- DATASET SECTION -

#####

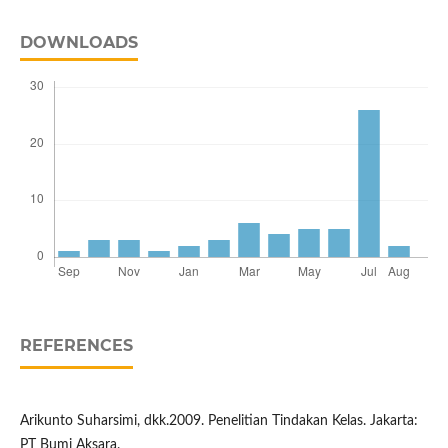
DOWNLOADS
REFERENCES
Arikunto Suharsimi, dkk.2009. Penelitian Tindakan Kelas. Jakarta:
PT Bumi Aksara.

#####

- HOW TO COMPLETE THIS TASK -
Pictures are to be left out. Otherwise, copy the material above exactly.

- EXERCISE ANSWER -
DOWNLOADS
REFERENCES
Arikunto Suharsimi, dkk.2009. Penelitian Tindakan Kelas. Jakarta:
PT Bumi Aksara.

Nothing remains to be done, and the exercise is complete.